Go over the lines below, and when one contains the word "mais", copy it.

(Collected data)
◇ ◇ ◇ ◇

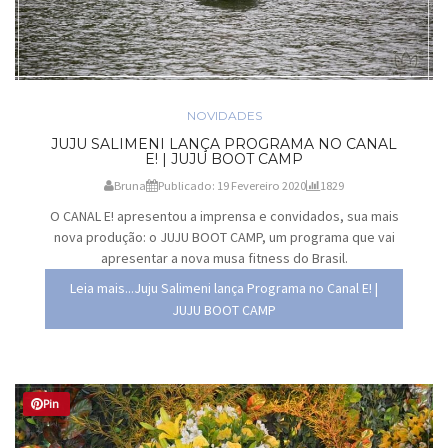
NOVIDADES
JUJU SALIMENI LANÇA PROGRAMA NO CANAL
E! | JUJU BOOT CAMP
Bruna
Publicado: 19 Fevereiro 2020
1829
O CANAL E! apresentou a imprensa e convidados, sua mais
nova produção: o JUJU BOOT CAMP, um programa que vai
apresentar a nova musa fitness do Brasil.
Leia mais...Juju Salimeni lança Programa no Canal E! |
JUJU BOOT CAMP
Pin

◇ ◇ ◇ ◇

### Response area:
O CANAL E! apresentou a imprensa e convidados, sua mais
Leia mais...Juju Salimeni lança Programa no Canal E! |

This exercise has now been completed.